AI algorithms, particularly for computer-aided detection (CADe) of colorectal polyps, are already being used in clinical practice. These technologies help identify polyps during endoscopy, supporting clinicians in making more accurate diagnoses. Beyond CADe, AI applications in GI endoscopy are rapidly advancing, with significant interest in computer-aided diagnosis (CADx) systems that could potentially replace traditional histopathology for diagnosing small colon polyps. This could support “resect and discard” or “diagnose and leave” strategies, streamlining procedures and reducing costs.
Another promising area for AI integration is capsule endoscopy, where fully automated reporting may soon become a reality. These advancements could lead to unprecedented levels of efficiency in GI endoscopy, yet they also raise critical questions about errors and liability.
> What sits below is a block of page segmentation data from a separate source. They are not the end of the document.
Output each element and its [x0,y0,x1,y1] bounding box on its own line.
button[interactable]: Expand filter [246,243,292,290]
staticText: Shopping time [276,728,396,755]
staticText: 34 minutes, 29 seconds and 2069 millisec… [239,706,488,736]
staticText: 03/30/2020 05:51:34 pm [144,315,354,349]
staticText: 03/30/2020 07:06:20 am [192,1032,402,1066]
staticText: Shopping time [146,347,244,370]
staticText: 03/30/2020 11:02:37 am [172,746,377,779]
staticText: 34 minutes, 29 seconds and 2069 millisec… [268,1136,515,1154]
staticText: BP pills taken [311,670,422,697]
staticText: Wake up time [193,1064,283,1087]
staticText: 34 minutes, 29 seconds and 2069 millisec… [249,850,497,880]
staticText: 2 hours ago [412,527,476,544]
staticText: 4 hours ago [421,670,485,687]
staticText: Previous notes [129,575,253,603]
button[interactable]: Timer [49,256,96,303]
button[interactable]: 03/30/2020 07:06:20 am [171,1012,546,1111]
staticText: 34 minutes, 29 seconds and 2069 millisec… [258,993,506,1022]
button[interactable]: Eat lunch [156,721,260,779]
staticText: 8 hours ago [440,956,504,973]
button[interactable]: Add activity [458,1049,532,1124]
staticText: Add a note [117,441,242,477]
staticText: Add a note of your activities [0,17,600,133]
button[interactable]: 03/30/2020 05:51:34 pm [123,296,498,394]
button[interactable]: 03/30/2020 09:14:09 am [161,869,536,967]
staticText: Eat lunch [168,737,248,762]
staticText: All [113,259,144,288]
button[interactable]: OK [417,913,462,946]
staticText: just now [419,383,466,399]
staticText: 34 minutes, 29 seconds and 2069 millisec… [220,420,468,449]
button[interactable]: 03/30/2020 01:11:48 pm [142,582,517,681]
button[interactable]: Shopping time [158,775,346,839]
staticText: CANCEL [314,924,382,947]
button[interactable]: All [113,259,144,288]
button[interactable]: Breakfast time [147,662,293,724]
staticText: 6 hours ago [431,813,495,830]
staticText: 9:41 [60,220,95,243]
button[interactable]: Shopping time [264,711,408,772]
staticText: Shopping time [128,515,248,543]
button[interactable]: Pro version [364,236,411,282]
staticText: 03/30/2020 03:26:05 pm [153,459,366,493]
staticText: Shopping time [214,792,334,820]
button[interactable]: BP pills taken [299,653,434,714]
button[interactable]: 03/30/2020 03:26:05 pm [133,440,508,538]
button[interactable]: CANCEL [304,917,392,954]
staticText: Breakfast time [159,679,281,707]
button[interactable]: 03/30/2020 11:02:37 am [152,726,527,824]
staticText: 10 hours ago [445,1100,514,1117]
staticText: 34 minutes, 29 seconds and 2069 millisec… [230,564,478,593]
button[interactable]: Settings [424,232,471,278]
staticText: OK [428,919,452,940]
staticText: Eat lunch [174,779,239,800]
The degree of legal responsibility for errors made by AI algorithms depends on the level of automation and how these tools are integrated into clinical practice.
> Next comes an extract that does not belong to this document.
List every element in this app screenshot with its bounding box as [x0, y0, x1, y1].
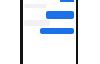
button[interactable] [46, 11, 74, 19]
button[interactable] [40, 28, 74, 34]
To understand the legal ramifications, it is essential to distinguish between different levels of AI automation, ranging from limited decision support to full automation. For instance, the U.S. Food and Drug Administration has approved several CADe tools that operate at a basic assistive level, where clinicians can choose to respond to or ignore AI alerts. Enthusiasm for CADe technology is high, yet its adoption in clinical practice has been slower than anticipated, potentially due to implementation costs.
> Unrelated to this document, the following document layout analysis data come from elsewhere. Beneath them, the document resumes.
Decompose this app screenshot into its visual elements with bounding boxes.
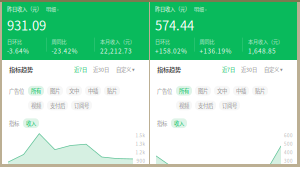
staticText: 自定义 ▾ [264,66,283,73]
button[interactable]: 明细 › [46,5,59,12]
button[interactable]: 所有 [28,86,44,96]
staticText: 近7日 [74,66,87,73]
staticText: 收入 [26,119,36,127]
staticText: 中插 [88,87,98,95]
button[interactable]: 订阅号 [219,101,240,110]
staticText: 近30日 [241,66,257,73]
button[interactable]: 文中 [66,86,82,96]
button[interactable]: 中插 [85,86,101,96]
staticText: 近7日 [222,66,235,73]
staticText: 支付后 [198,102,213,109]
staticText: 931.09 [7,15,46,34]
button[interactable]: 订阅号 [71,101,92,110]
button[interactable]: 收入 [23,118,39,128]
button[interactable]: 贴片 [252,86,268,96]
staticText: 日环比 [7,38,22,45]
staticText: 1.3k [136,140,146,147]
staticText: 明细 › [46,5,59,12]
button[interactable]: 视频 [176,101,192,110]
staticText: 指标趋势 [9,65,33,74]
staticText: 订阅号 [74,102,89,109]
staticText: 日环比 [155,38,170,45]
button[interactable]: 明细 › [194,5,207,12]
staticText: 广告位 [157,87,172,95]
staticText: 所有 [179,87,189,95]
staticText: +136.19% [200,46,232,55]
button[interactable]: 近30日 [235,66,257,73]
staticText: 574.44 [155,15,194,34]
staticText: 广告位 [9,87,24,95]
staticText: 支付后 [50,102,65,109]
button[interactable]: 图片 [195,86,211,96]
button[interactable]: 近7日 [74,66,87,73]
staticText: 本月收入（元） [100,38,135,45]
staticText: 1,648.85 [248,46,276,55]
button[interactable]: 收入 [171,118,187,128]
button[interactable]: 中插 [233,86,249,96]
staticText: 文中 [69,87,79,95]
staticText: 周同比 [52,38,66,45]
staticText: +158.02% [155,46,187,55]
staticText: 400 [284,149,293,156]
staticText: 明细 › [194,5,207,12]
staticText: -23.42% [52,46,78,55]
staticText: 贴片 [255,87,265,95]
staticText: 图片 [50,87,60,95]
staticText: 自定义 ▾ [116,66,135,73]
staticText: 视频 [179,102,189,109]
staticText: 900 [136,158,146,164]
staticText: 1.5k [136,132,146,139]
staticText: 近30日 [93,66,109,73]
staticText: 文中 [217,87,227,95]
staticText: 昨日收入（元） [7,5,42,13]
button[interactable]: 图片 [47,86,63,96]
staticText: 视频 [31,102,41,109]
button[interactable]: 文中 [214,86,230,96]
staticText: 600 [284,132,293,139]
staticText: 收入 [174,119,184,127]
staticText: 中插 [236,87,246,95]
button[interactable]: 自定义 ▾ [109,66,135,73]
button[interactable]: 近7日 [222,66,235,73]
button[interactable]: 贴片 [104,86,120,96]
staticText: 指标 [157,119,167,127]
button[interactable]: 所有 [176,86,192,96]
staticText: 指标 [9,119,19,127]
staticText: 昨日收入（元） [155,5,190,13]
button[interactable]: 支付后 [47,101,68,110]
staticText: 500 [284,140,293,147]
staticText: 贴片 [107,87,117,95]
button[interactable]: 支付后 [195,101,216,110]
staticText: 所有 [31,87,41,95]
staticText: 图片 [198,87,208,95]
staticText: -3.64% [7,46,29,55]
staticText: 本月收入（元） [248,38,283,45]
button[interactable]: 自定义 ▾ [257,66,283,73]
button[interactable]: 视频 [28,101,44,110]
staticText: 周同比 [200,38,214,45]
button[interactable]: 近30日 [87,66,109,73]
staticText: 300 [284,158,293,164]
staticText: 22,212.73 [100,46,132,55]
staticText: 指标趋势 [157,65,181,74]
staticText: 订阅号 [222,102,237,109]
staticText: 1.2k [136,149,146,156]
The next wave of AI in GI endoscopy is likely to include “level 2” CADx tools, which provide predictive diagnoses for polyps, augmenting clinicians’ optical assessments. These tools could reduce the need for histopathology, potentially lowering costs and avoiding unnecessary procedures. However, only 57% of gastroenterologists are currently willing to consider CADx-supported strategies for small polyps, citing concerns about liability for diagnostic errors.
Future AI developments may introduce even higher levels of automation, particularly in capsule endoscopy. Current software already uses indicators to highlight areas of interest, but upcoming AI-driven algorithms could detect and diagnose a broader range of pathologies with minimal clinician intervention. These advancements could range from preselecting high-value images for review to fully automating the entire interpretation process.
As AI continues to play a more prominent role in GI endoscopy, addressing the liability implications is crucial. Physicians and healthcare organizations must carefully consider how to integrate these tools to balance the benefits of AI with the potential risks and legal responsibilities.